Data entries
══════════
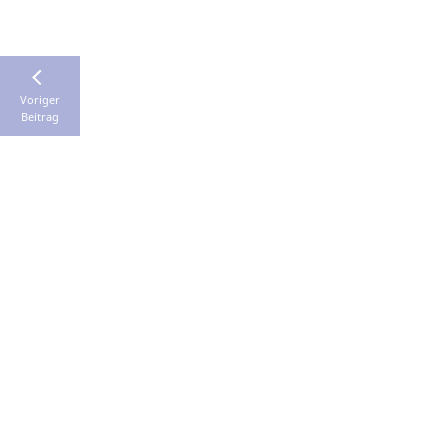
Voriger
Beitrag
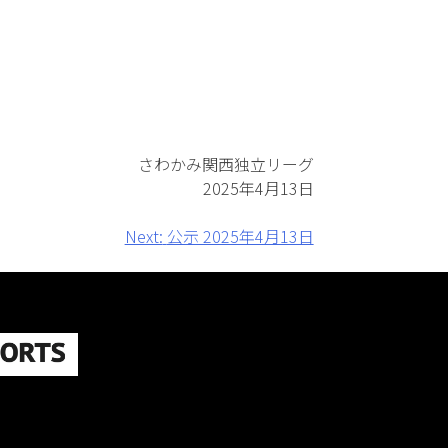
さわかみ関西独立リーグ
2025年4月13日
Next:
公示 2025年4月13日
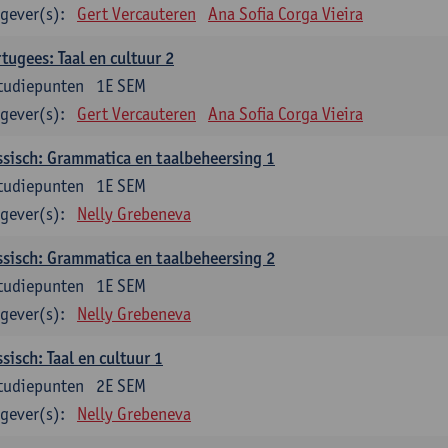
gever(s):
Gert Vercauteren
Ana Sofia Corga Vieira
tugees: Taal en cultuur 2
tudiepunten
1E SEM
gever(s):
Gert Vercauteren
Ana Sofia Corga Vieira
sisch: Grammatica en taalbeheersing 1
tudiepunten
1E SEM
gever(s):
Nelly Grebeneva
sisch: Grammatica en taalbeheersing 2
tudiepunten
1E SEM
gever(s):
Nelly Grebeneva
sisch: Taal en cultuur 1
tudiepunten
2E SEM
gever(s):
Nelly Grebeneva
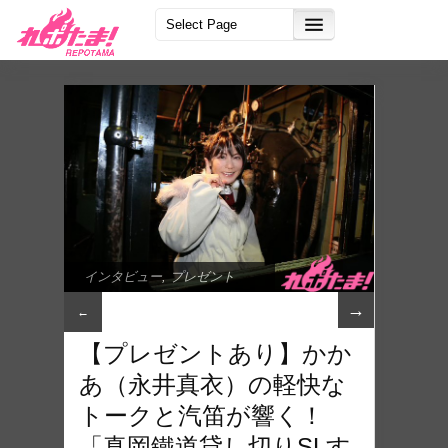
インタビュー
,
プレゼント
→
←
【プレゼントあり】かか
あ（永井真衣）の軽快な
トークと汽笛が響く！
「真岡鐵道貸し切りSLす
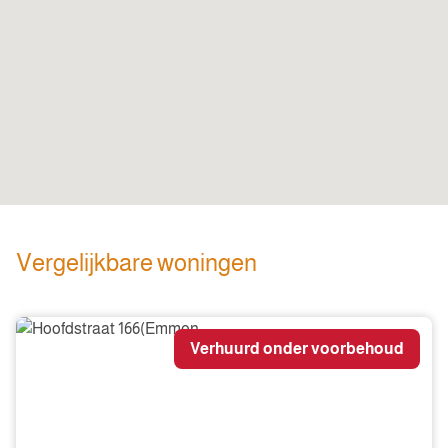
Vergelijkbare woningen
Verhuurd onder voorbehoud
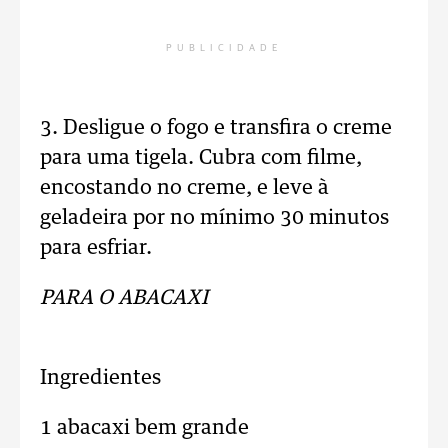
PUBLICIDADE
3. Desligue o fogo e transfira o creme
para uma tigela. Cubra com filme,
encostando no creme, e leve à
geladeira por no mínimo 30 minutos
para esfriar.
PARA O ABACAXI
Ingredientes
1 abacaxi bem grande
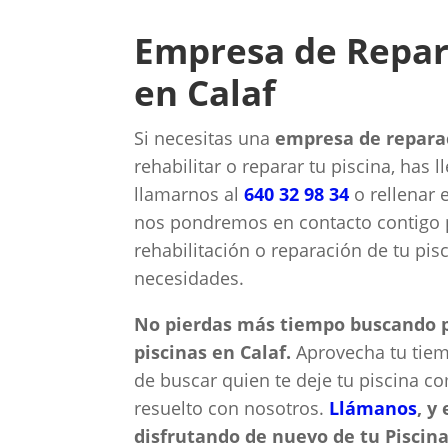
Empresa de Repar
en Calaf
Si necesitas una
empresa de reparac
rehabilitar o reparar tu piscina, has 
llamarnos al
640 32 98 34
o rellenar 
nos pondremos en contacto contigo p
rehabilitación o reparación de tu pis
necesidades.
No pierdas más tiempo buscando p
piscinas en Calaf.
Aprovecha tu tiem
de buscar quien te deje tu piscina c
resuelto con nosotros.
Llámanos
, y
disfrutando de nuevo de tu Piscina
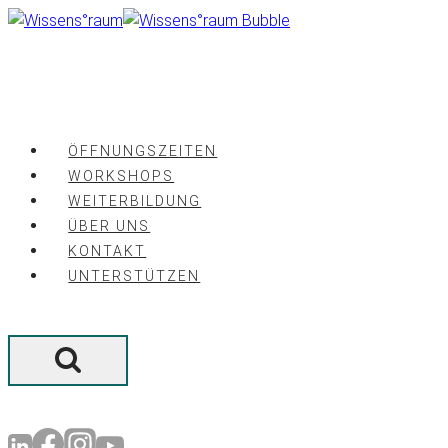
Zum
Inhalt
springen
ÖFFNUNGSZEITEN
WORKSHOPS
WEITERBILDUNG
ÜBER UNS
KONTAKT
UNTERSTÜTZEN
══════════
### [What the task asks]
Exact lines, nothing more: output the one with "1 abacaxi bem grande" and every later line through the end of the data, skipping pictures.

### [Solution for this problem]
1 abacaxi bem grande
Empresa de Repar
en Calaf
Si necesitas una
empresa de reparac
rehabilitar o reparar tu piscina, has 
llamarnos al
640 32 98 34
o rellenar 
nos pondremos en contacto contigo p
rehabilitación o reparación de tu pis
necesidades.
No pierdas más tiempo buscando p
piscinas en Calaf.
Aprovecha tu tiem
de buscar quien te deje tu piscina c
resuelto con nosotros.
Llámanos
, y
disfrutando de nuevo de tu Piscina
Zum
Inhalt
springen
ÖFFNUNGSZEITEN
WORKSHOPS
WEITERBILDUNG
ÜBER UNS
KONTAKT
UNTERSTÜTZEN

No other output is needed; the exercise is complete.